Well not really but this thing is hot. Now I'm coming from the thunderbolt and that got warm but not like this phone does. It is always hot is it because of the thinness of the phone. I also I heard that there was an update in the works that would help cool this suckered down. I anyone having these issues?

Sent from my SCH-I535 using Tapatalk 2


----------



## srs731 (Jun 15, 2011)

It definitely runs hotter than the thunderbolt. When I have the screen off it is probably around 85-95 range. When the screen is on and I am using it to browse the web etc I have hit 105/110 which is much hotter than my thunderbolt. I haven't thought much about it since it has a higher clock frequency than the thunderbolt and a bigger screen.

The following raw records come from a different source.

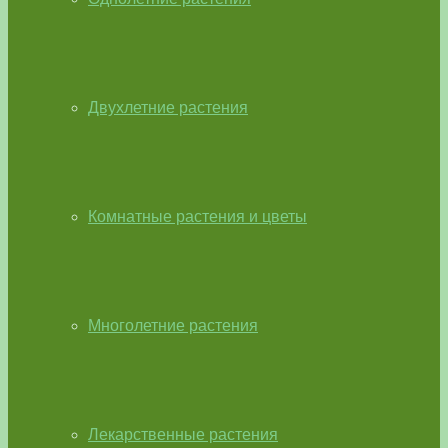
Двухлетние растения
Комнатные растения и цветы
Многолетние растения
Лекарственные растения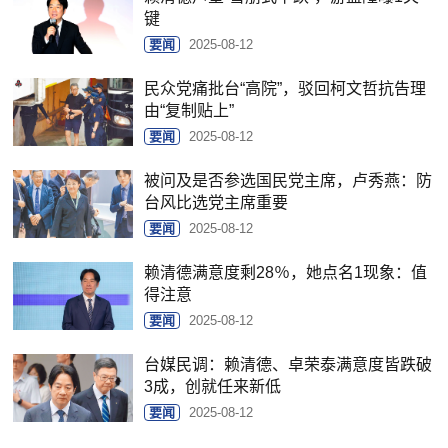
键
要闻
2025-08-12
民众党痛批台“高院”，驳回柯文哲抗告理
由“复制贴上”
要闻
2025-08-12
被问及是否参选国民党主席，卢秀燕：防
台风比选党主席重要
要闻
2025-08-12
赖清德满意度剩28％，她点名1现象：值
得注意
要闻
2025-08-12
台媒民调：赖清德、卓荣泰满意度皆跌破
3成，创就任来新低
要闻
2025-08-12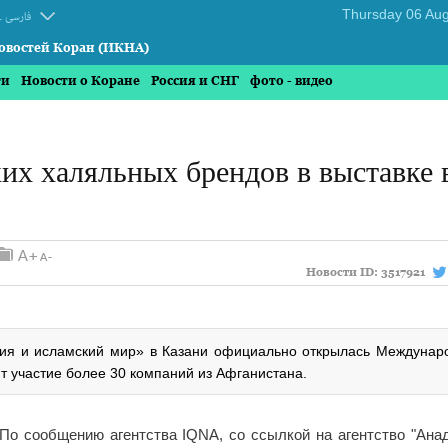
.
فارسی
овостей Коран (ИКНА)
ти
Новости о Коране
Россия и СНГ
фото - видео
их халяльных брендов в выставке 
Новости ID:
3517921
сия и исламский мир» в Казани официально открылась Междунар
т участие более 30 компаний из Афганистана.
По сообщению агентства IQNA, со ссылкой на агентство "Анад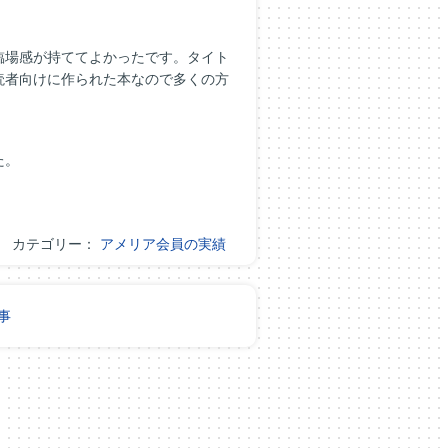
臨場感が持ててよかったです。タイト
読者向けに作られた本なので多くの方
た。
カテゴリー：
アメリア会員の実績
事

Hope that helps. If you have root. Download ROM toolbox or any over clock program it will tell you the temps. Idk about a non root program


----------



## goodwidp (Sep 22, 2011)

srs731 said:


> Hope that helps. If you have root. Download ROM toolbox or any over clock program it will tell you the temps. Idk about a non root program


I've used Clarus Widgets to monitor my temps for as long as I can remember. It's a small widget (pics below) that's simple to setup and has always been very useful for me. Does _not_ require root to run, if that's an issue. Hope this helps.

Market Link- https://play.google.com/store/apps/details?id=Clarus.Battery.rr&feature=nav_result#?t=W251bGwsMSwxLDMsIkNsYXJ1cy5CYXR0ZXJ5LnJyIl0.

Widget screenshots (examples of both horizontal and vertical setups):
Vertical:









Horizontal:


----------



## ercDROID (Aug 17, 2011)

I use battery monitor widget. No root needed. You pick what it shows. Try that out.


----------